### [WORK INSTRUCTION]
Copy the data that follows, character for character, minus the pictures.
---------- INFORMATION SUPPLIED ----------
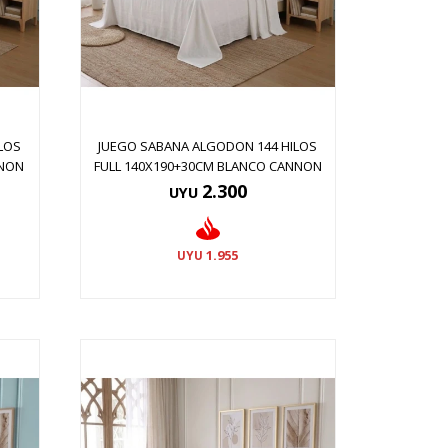
LOS
JUEGO SABANA ALGODON 144 HILOS
NNON
FULL 140X190+30CM BLANCO CANNON
2.300
UYU
1.955
UYU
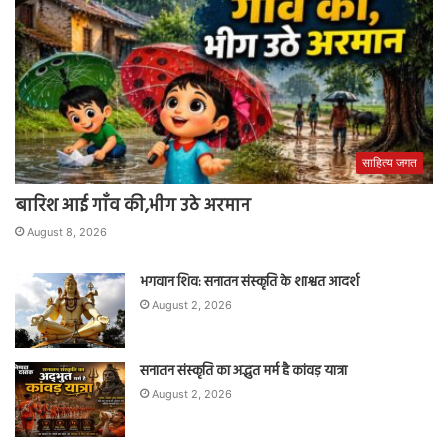
साहित्य जगत
बारिश आई गाँव की,भीग उठे अरमान
August 8, 2026
भगवान शिव: सनातन संस्कृति के शाश्वत आदर्श
August 2, 2026
सनातन संस्कृति का अद्भुत मर्म है कांवड़ यात्रा
August 2, 2026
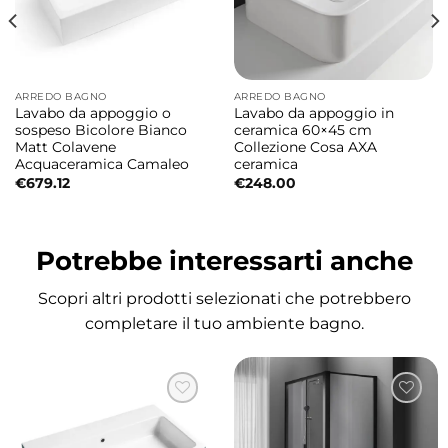
ARREDO BAGNO
ARREDO BAGNO
Lavabo da appoggio o
Lavabo da appoggio in
sospeso Bicolore Bianco
ceramica 60×45 cm
Matt Colavene
Collezione Cosa AXA
Acquaceramica Camaleo
ceramica
€
679.12
€
248.00
Potrebbe interessarti anche
Scopri altri prodotti selezionati che potrebbero
completare il tuo ambiente bagno.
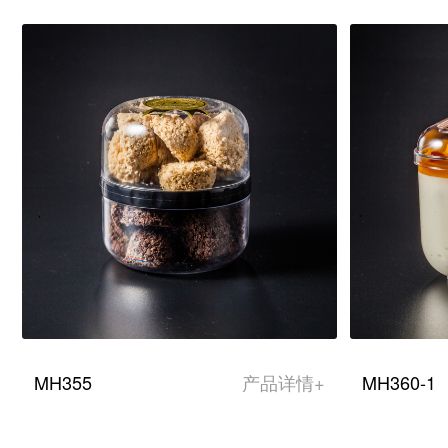
MH355
产品详情+
MH360-1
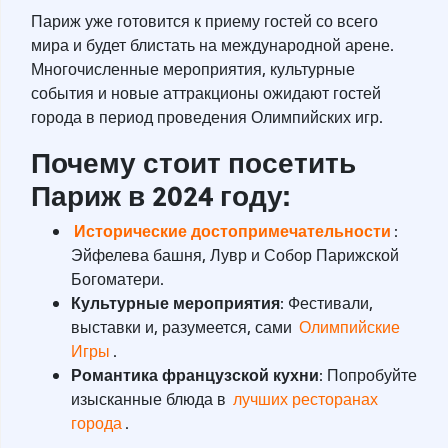
Париж уже готовится к приему гостей со всего
мира и будет блистать на международной арене.
Многочисленные мероприятия, культурные
события и новые аттракционы ожидают гостей
города в период проведения Олимпийских игр.
Почему стоит посетить
Париж в 2024 году
:
Исторические достопримечательности
:
Эйфелева башня, Лувр и Собор Парижской
Богоматери.
Культурные мероприятия
: Фестивали,
выставки и, разумеется, сами
Олимпийские
Игры
.
Романтика французской кухни
: Попробуйте
изысканные блюда в
лучших ресторанах
города
.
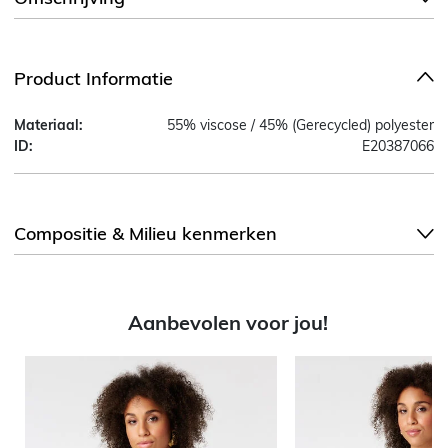
Product Informatie
Materiaal:
55% viscose / 45% (Gerecycled) polyester
ID:
E20387066
Compositie & Milieu kenmerken
Aanbevolen voor jou!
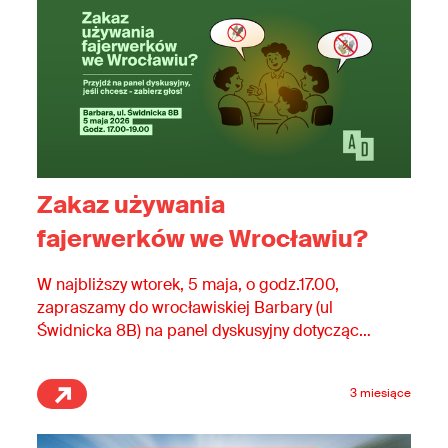
Zakaz używania
fajerwerków we Wrocławiu?
W najbliższy wtorek, 5 maja, o godz.17.00,
zapraszamy do wrocławiskiej Barbary (ul
Świdnicka 8B) na panel dyskusyjny dotyczący
zakazu używania fajerwerków we Wrocławiu!
3 miesiące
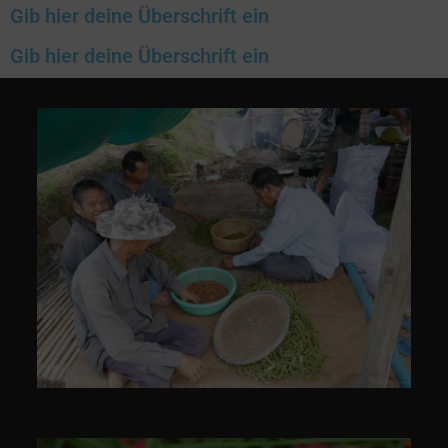
Gib hier deine Überschrift ein
Gib hier deine Überschrift ein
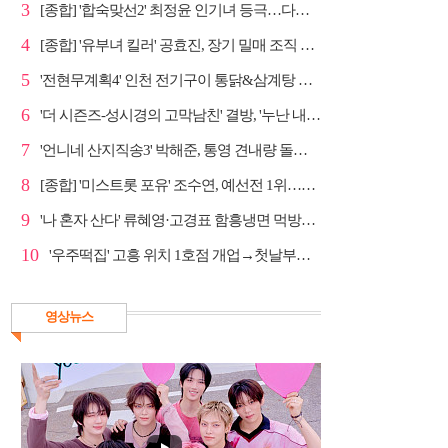
3
[종합] '합숙맞선2' 최정윤 인기녀 등극…다음주 마지막...
4
[종합] '유부녀 킬러' 공효진, 장기 밀매 조직 소탕…4...
5
'전현무계획4' 인천 전기구이 통닭&삼계탕 노포 맛집 탐방
6
'더 시즌즈-성시경의 고막남친' 결방, '누난 내게 여자...
7
'언니네 산지직송3' 박해준, 통영 견내량 돌미역 조업 ...
8
[종합] '미스트롯 포유' 조수연, 예선전 1위…신윤승 지...
9
'나 혼자 산다' 류혜영·고경표 함흥냉면 먹방→남산 산책
10
'우주떡집' 고흥 위치 1호점 개업→첫날부터 大위기
영상뉴스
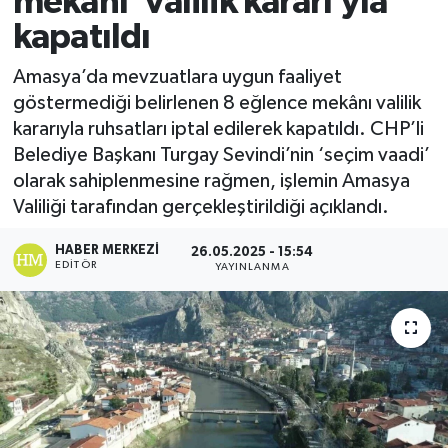
mekanı ‘valilik kararı’yla
kapatıldı
Ekonomi
Amasya’da mevzuatlara uygun faaliyet
Sağlık
göstermediği belirlenen 8 eğlence mekânı valilik
kararıyla ruhsatları iptal edilerek kapatıldı. CHP’li
Tokat Haber
Belediye Başkanı Turgay Sevindi’nin ‘seçim vaadi’
olarak sahiplenmesine rağmen, işlemin Amasya
Valiliği tarafından gerçekleştirildiği açıklandı.
HABER MERKEZI
26.05.2025 - 15:54
EDITÖR
YAYINLANMA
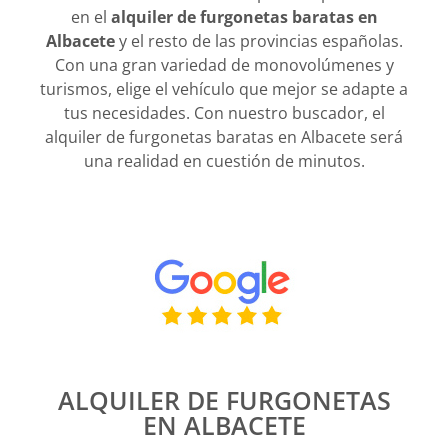
en el
alquiler de furgonetas baratas en
Albacete
y el resto de las provincias españolas.
Con una gran variedad de monovolúmenes y
turismos, elige el vehículo que mejor se adapte a
tus necesidades. Con nuestro buscador, el
alquiler de furgonetas baratas en Albacete será
una realidad en cuestión de minutos.
ALQUILER DE FURGONETAS
EN ALBACETE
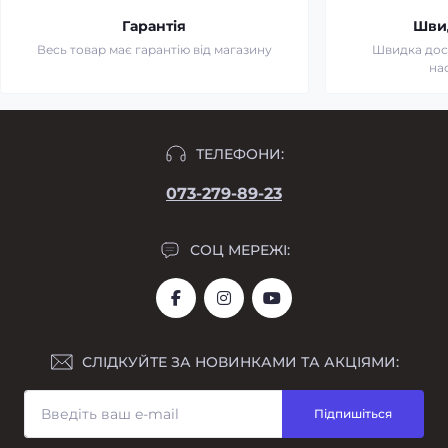
Гарантія
Шви
Весь товар має гарантію від магазину
Швидка дост
на
ТЕЛЕФОНИ:
073-279-89-23
СОЦ МЕРЕЖІ:
СЛІДКУЙТЕ ЗА НОВИНКАМИ ТА АКЦІЯМИ:
Підпишіться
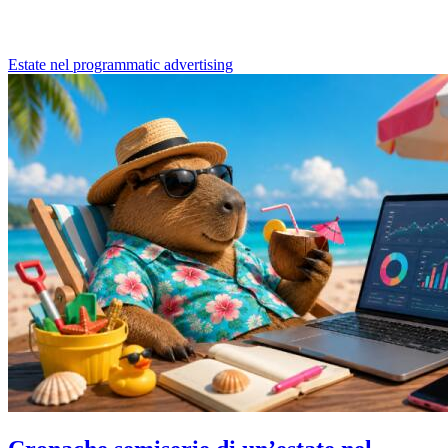
Estate nel programmatic advertising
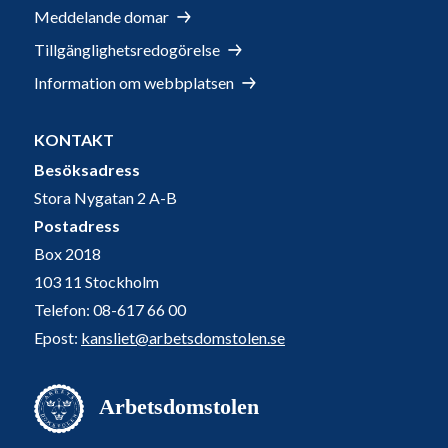
Meddelande domar
Tillgänglighetsredogörelse
Information om webbplatsen
KONTAKT
Besöksadress
Stora Nygatan 2 A-B
Postadress
Box 2018
103 11 Stockholm
Telefon: 08-617 66 00
Epost:
kansliet@arbetsdomstolen.se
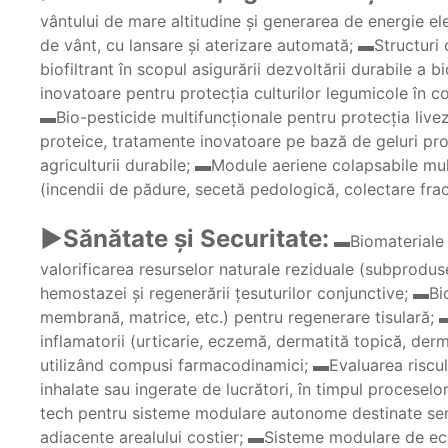
vântului de mare altitudine şi generarea de energie ele
de vânt, cu lansare şi aterizare automată; ▬Structuri 
biofiltrant în scopul asigurării dezvoltării durabile a 
inovatoare pentru protecţia culturilor legumicole în co
▬Bio-pesticide multifuncţionale pentru protecţia livez
proteice, tratamente inovatoare pe bază de geluri prot
agriculturii durabile; ▬Module aeriene colapsabile mul
(incendii de pădure, secetă pedologică, colectare frac
►Sănătate şi Securitate:
▬Biomateriale d
valorificarea resurselor naturale reziduale (subproduse
hemostazei şi regenerării ţesuturilor conjunctive; ▬Bi
membrană, matrice, etc.) pentru regenerare tisulară; 
inflamatorii (urticarie, eczemă, dermatită topică, derm
utilizând compusi farmacodinamici; ▬Evaluarea riscului
inhalate sau ingerate de lucrători, în timpul proceselo
tech pentru sisteme modulare autonome destinate semnal
adiacente arealului costier; ▬Sisteme modulare de ech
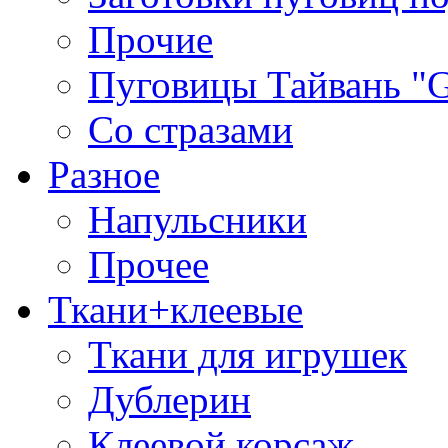
Прочие
Пуговицы Тайвань 
Со стразами
Разное
Напульсники
Прочее
Ткани+клеевые
Ткани для игрушек
Дублерин
Клеевой корсаж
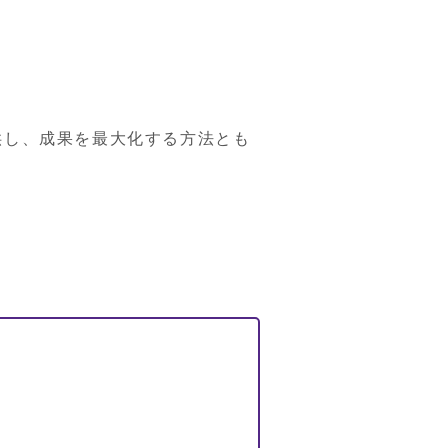
供し、成果を最大化する方法とも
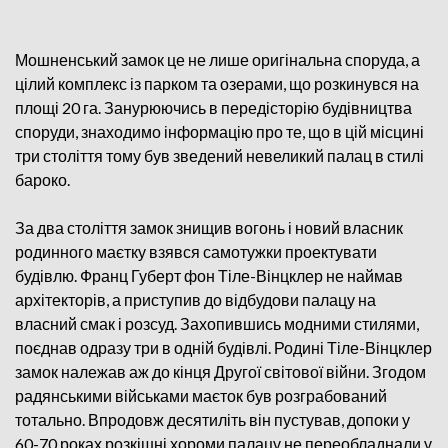
Мошненський замок це не лише оригінальна споруда, а
цілий комплекс із парком та озерами, що розкинувся на
площі 20 га. Занурюючись в передісторію будівництва
споруди, знаходимо інформацію про те, що в цій місцині
три століття тому був зведений невеликий палац в стилі
бароко.
За два століття замок знищив вогонь і новий власник
родинного маєтку взявся самотужки проектувати
будівлю. Франц Губерт фон Тіле-Вінцклер не наймав
архітекторів, а приступив до відбудови палацу на
власний смак і розсуд. Захопившись модними стилями,
поєднав одразу три в одній будівлі. Родині Тіле-Вінцклер
замок належав аж до кінця Другої світової війни. Згодом
радянськими військами маєток був розграбований
тотально. Впродовж десятиліть він пустував, допоки у
60-70 роках розкішні хороми палацу не переобладнали у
----------
### [ANSWER BOX]
LOS
JUEGO SABANA ALGODON 144 HILOS
NNON
FULL 140X190+30CM BLANCO CANNON
2.300
UYU
1.955
UYU
साहित्य जगत
बारिश आई गाँव की,भीग उठे अरमान
August 8, 2026
भगवान शिव: सनातन संस्कृति के शाश्वत आदर्श
August 2, 2026
सनातन संस्कृति का अद्भुत मर्म है कांवड़ यात्रा
August 2, 2026
ARREDO BAGNO
ARREDO BAGNO
Lavabo da appoggio o
Lavabo da appoggio in
sospeso Bicolore Bianco
ceramica 60×45 cm
Matt Colavene
Collezione Cosa AXA
Acquaceramica Camaleo
ceramica
€
679.12
€
248.00
Potrebbe interessarti anche
Scopri altri prodotti selezionati che potrebbero
completare il tuo ambiente bagno.
MH355
产品详情+
MH360-1
Париж уже готовится к приему гостей со всего
мира и будет блистать на международной арене.
Многочисленные мероприятия, культурные
события и новые аттракционы ожидают гостей
города в период проведения Олимпийских игр.
Почему стоит посетить
Париж в 2024 году
:
Исторические достопримечательности
:
Эйфелева башня, Лувр и Собор Парижской
Богоматери.
Культурные мероприятия
: Фестивали,
выставки и, разумеется, сами
Олимпийские
Игры
.
Романтика французской кухни
: Попробуйте
изысканные блюда в
лучших ресторанах
города
.
Product Informatie
Materiaal:
55% viscose / 45% (Gerecycled) polyester
ID:
E20387066
Compositie & Milieu kenmerken
Aanbevolen voor jou!
Zakaz używania
fajerwerków we Wrocławiu?
W najbliższy wtorek, 5 maja, o godz.17.00,
zapraszamy do wrocławiskiej Barbary (ul
Świdnicka 8B) na panel dyskusyjny dotyczący
zakazu używania fajerwerków we Wrocławiu!
3 miesiące
Gib hier deine Überschrift ein
Gib hier deine Überschrift ein
3
[종합] '합숙맞선2' 최정윤 인기녀 등극…다음주 마지막...
4
[종합] '유부녀 킬러' 공효진, 장기 밀매 조직 소탕…4...
5
'전현무계획4' 인천 전기구이 통닭&삼계탕 노포 맛집 탐방
6
'더 시즌즈-성시경의 고막남친' 결방, '누난 내게 여자...
7
'언니네 산지직송3' 박해준, 통영 견내량 돌미역 조업 ...
8
[종합] '미스트롯 포유' 조수연, 예선전 1위…신윤승 지...
9
'나 혼자 산다' 류혜영·고경표 함흥냉면 먹방→남산 산책
10
'우주떡집' 고흥 위치 1호점 개업→첫날부터 大위기
영상뉴스
mekanı ‘valilik kararı’yla
kapatıldı
Ekonomi
Amasya’da mevzuatlara uygun faaliyet
Sağlık
göstermediği belirlenen 8 eğlence mekânı valilik
kararıyla ruhsatları iptal edilerek kapatıldı. CHP’li
Tokat Haber
Belediye Başkanı Turgay Sevindi’nin ‘seçim vaadi’
olarak sahiplenmesine rağmen, işlemin Amasya
Valiliği tarafından gerçekleştirildiği açıklandı.
HABER MERKEZI
26.05.2025 - 15:54
EDITÖR
YAYINLANMA
en el
alquiler de furgonetas baratas en
Albacete
y el resto de las provincias españolas.
Con una gran variedad de monovolúmenes y
turismos, elige el vehículo que mejor se adapte a
tus necesidades. Con nuestro buscador, el
alquiler de furgonetas baratas en Albacete será
una realidad en cuestión de minutos.
ALQUILER DE FURGONETAS
EN ALBACETE
Гарантія
Шви
Весь товар має гарантію від магазину
Швидка дост
на
ТЕЛЕФОНИ:
073-279-89-23
СОЦ МЕРЕЖІ:
СЛІДКУЙТЕ ЗА НОВИНКАМИ ТА АКЦІЯМИ:
Підпишіться
Estate nel programmatic advertising
Meddelande domar
Tillgänglighetsredogörelse
Information om webbplatsen
KONTAKT
Besöksadress
Stora Nygatan 2 A-B
Postadress
Box 2018
103 11 Stockholm
Telefon: 08-617 66 00
Epost:
kansliet@arbetsdomstolen.se
vântului de mare altitudine şi generarea de energie ele
de vânt, cu lansare şi aterizare automată; ▬Structuri 
biofiltrant în scopul asigurării dezvoltării durabile a 
inovatoare pentru protecţia culturilor legumicole în co
▬Bio-pesticide multifuncţionale pentru protecţia livez
proteice, tratamente inovatoare pe bază de geluri prot
agriculturii durabile; ▬Module aeriene colapsabile mul
(incendii de pădure, secetă pedologică, colectare frac
►Sănătate şi Securitate:
▬Biomateriale d
valorificarea resurselor naturale reziduale (subproduse
hemostazei şi regenerării ţesuturilor conjunctive; ▬Bi
membrană, matrice, etc.) pentru regenerare tisulară; 
inflamatorii (urticarie, eczemă, dermatită topică, derm
utilizând compusi farmacodinamici; ▬Evaluarea riscului
inhalate sau ingerate de lucrători, în timpul proceselo
tech pentru sisteme modulare autonome destinate semnal
adiacente arealului costier; ▬Sisteme modulare de ech
Прочие
Пуговицы Тайвань 
Со стразами
Разное
Напульсники
Прочее
Ткани+клеевые
Ткани для игрушек
Дублерин
Клеевой корсаж
供し、成果を最大化する方法とも
Мошненський замок це не лише оригінальна споруда, а
цілий комплекс із парком та озерами, що розкинувся на
площі 20 га. Занурюючись в передісторію будівництва
споруди, знаходимо інформацію про те, що в цій місцині
три століття тому був зведений невеликий палац в стилі
бароко.
За два століття замок знищив вогонь і новий власник
родинного маєтку взявся самотужки проектувати
будівлю. Франц Губерт фон Тіле-Вінцклер не наймав
архітекторів, а приступив до відбудови палацу на
власний смак і розсуд. Захопившись модними стилями,
поєднав одразу три в одній будівлі. Родині Тіле-Вінцклер
замок належав аж до кінця Другої світової війни. Згодом
радянськими військами маєток був розграбований
тотально. Впродовж десятиліть він пустував, допоки у
60-70 роках розкішні хороми палацу не переобладнали у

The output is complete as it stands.